Eres una gubia que dibuja en mi corteza de balsa caminos por donde llega la alegría.
Conchita de caracol, haces eco de tu alma de océano cuando te acerco a mi oído; te quiero, pichón absoluto de todo. Eres centro de todo porque todo lo puedes percibir.
No hay meridiano del globo que tus faros de hombre maíz no alcancen a ver, y sin embargo, frenas tus agujas y vives contando una metáfora por vez. Por eso me provocas tanta ternura, hijo cacao del rey sol; tú me haces comprender todo.
Acompáñame en los días más cercanos a tu luz naciente. Eres la mitad de Islandia que brilla cuando dejas contemplar tus patios de marfil, cuando se abren las puertas palpitantes de tus labios y yo en cambio, quisiera cerrarlas aunque sea un ratito sobre mi cara de haya, que se pone roja tan solo con tus pisadas de alegría.
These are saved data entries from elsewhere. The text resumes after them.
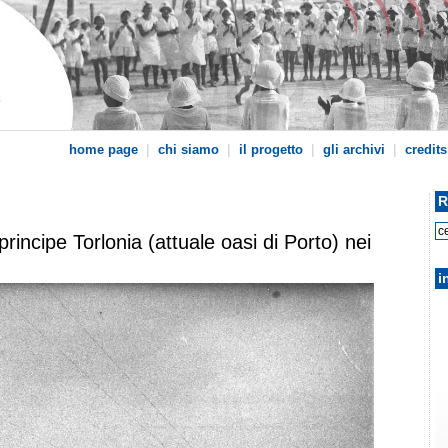
|
|
|
|
home page
chi siamo
il progetto
gli archivi
credits
R
principe Torlonia (attuale oasi di Porto) nei
i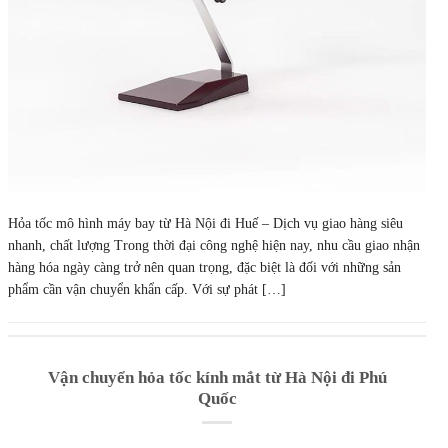
Hỏa tốc mô hình máy bay từ Hà Nội đi Huế – Dịch vụ giao hàng siêu
nhanh, chất lượng Trong thời đại công nghệ hiện nay, nhu cầu giao nhận
hàng hóa ngày càng trở nên quan trọng, đặc biệt là đối với những sản
phẩm cần vận chuyển khẩn cấp. Với sự phát […]
Vận chuyển hỏa tốc kính mắt từ Hà Nội đi Phú
Quốc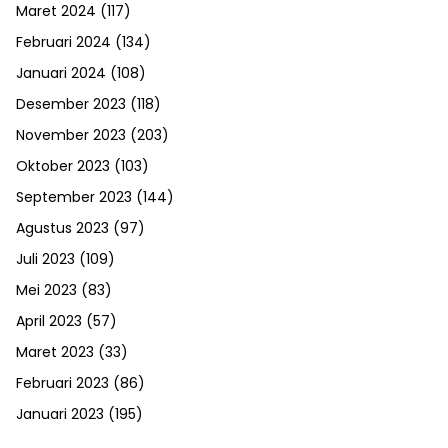
Maret 2024
(117)
Februari 2024
(134)
Januari 2024
(108)
Desember 2023
(118)
November 2023
(203)
Oktober 2023
(103)
September 2023
(144)
Agustus 2023
(97)
Juli 2023
(109)
Mei 2023
(83)
April 2023
(57)
Maret 2023
(33)
Februari 2023
(86)
Januari 2023
(195)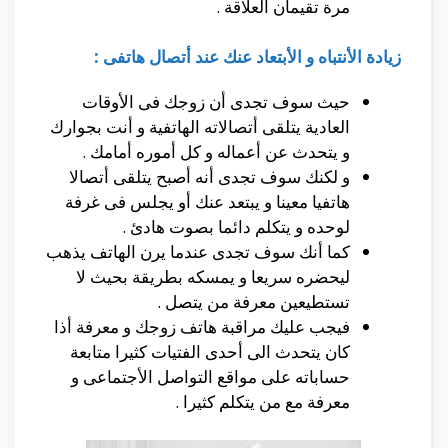
مرة تقيمان العلاقة .
زيادة الأنتباه و الأبتعاد عنك عند أتصال هاتفى :
حيث سوف تجدى أن زوجك فى الأوقات
العادية يتلقى أتصالاته الهاتفية و أنت بجوارك
و يتحدث عن أعماله و كل أموره أمامك .
و لكنك سوف تجدى أنه أصبح يتلقى أتصالا
هاتفيا معينا و يبتعد عنك أو يجلس فى غرفة
لوحده و يتكلم دائما بصوت هادئ .
كما أنك سوف تجدى عندما يرن الهاتف يذهب
ليحضره سريعا و يمسكه بطريقة بحيث لا
تستطيعين معرفة من يتصل .
فيجب عليك مراقبة هاتف زوجك و معرفة أذا
كان يتحدث الى أحدى الفتيات كثيرا متابعة
حساباته على مواقع التواصل الأجتماعى و
معرفة مع من يتكلم كثيرا .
Tienes el libro del mundo en tus raíces, durmiendo en el cuartito gris del subconsciente. Por eso es que no sabes negar y no sabes tampoco cómo explicar, que tu cara con pucheros es un pequeñín judío en blanco y negro con una bala roja que le atraviesa el pecho.
Vives todo el tiempo las etapas de la infancia. Freud nunca paso por ti, o pasa recurrentemente; tus mañas nacen diariamente: hoy mirar a todos lados, mañana chuparte el dedo, y hace dos días tocabas con el brazo a toda la gente. Caminas lejos por tus bares y tus puentes de universidad, pero, por ejemplo hoy, nos imaginé andando por el Centro, dispuestos a almorzar en el Café Baralt, y entonces me pareció un gran número entero la totalidad esa tuya, de poder estar allá y acá al mismo tiempo, de poder estar comiendo camarones resignados con cara de quemas?morí, y sin embargo, estar aquí conmigo soñando con levantarnos del piso y caminar hacia el mar, gritando con el cuerpo ¡somos libres! para esconder el hecho de que de hecho, nos da miedo que nos pesquen.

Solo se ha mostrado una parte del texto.